Why does quieter music require less data? (FLAC file size) | Headphone Reviews and Discussion - Head-Fi.org

stalepie · Aug 25, 2016 at 3:20 PM

With some recordings, older ones of course, they might make for around 500 or 600 kilobite average with FLAC, but music that has large waveforms (louder) is closer to 1000 or more. Does that mean the quieter music has less data? It's not just quieter but has less information in the recording, and therefore less fidelity?

Ancipital · Aug 25, 2016 at 4:30 PM

To vastly oversimplify, the "louder" the recording, e.g. the more of the available dynamic range used, the more bits of entropy are potentially present, and the harder to code it is.

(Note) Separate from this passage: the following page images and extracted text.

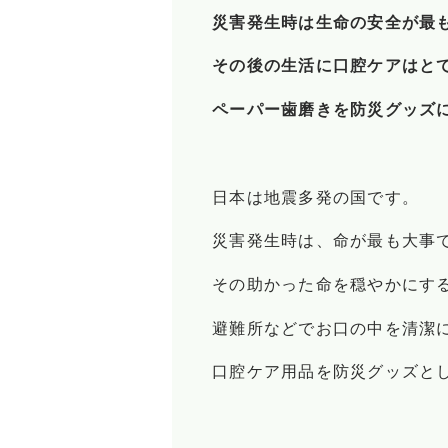
災害発生時は生命の安全が最
その後の生活に口腔ケアはと
ペーパー歯磨きを防災グッズ
日本は地震多発の国です。
災害発生時は、命が最も大事
その助かった命を穏やかにす
避難所などでお口の中を清潔
口腔ケア用品を防災グッズと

Of course it's way more complex than that, but you don't want to hear about residual coding and all that other jazz, and I would probably screw up explaining it

stalepie · Aug 25, 2016 at 5:02 PM

hmm but if you record a sound that doesn't require much dynamic range, and you record it quietly and then at higher gain, so the waveforms are larger (but not clipping yet), these both have the same audio fidelity? If you then shrink down the larger waveform to the same size, it makes as close to the same data as the code allows (like "amplify" in Audacity, setting it to negative to make a track quieter).

I would just think it would be the same amount of data but then a different amount of gain applied for playback, whether the waveform is small to start with or recorded hot. Confusing. Oh well, I don't know much about this subject.

stalepie · Aug 25, 2016 at 5:05 PM

Is a large waveform essentially wasted data? Like the way you can take a BMP or PNG image file and double its size in an image editor, save it again as a PNG or BMP and have a much larger file size on the computer even though it seems to be the same picture. Or is it like taking a photo at 2 megapixel and then another at 8 megapixel, with the latter having more actual detail?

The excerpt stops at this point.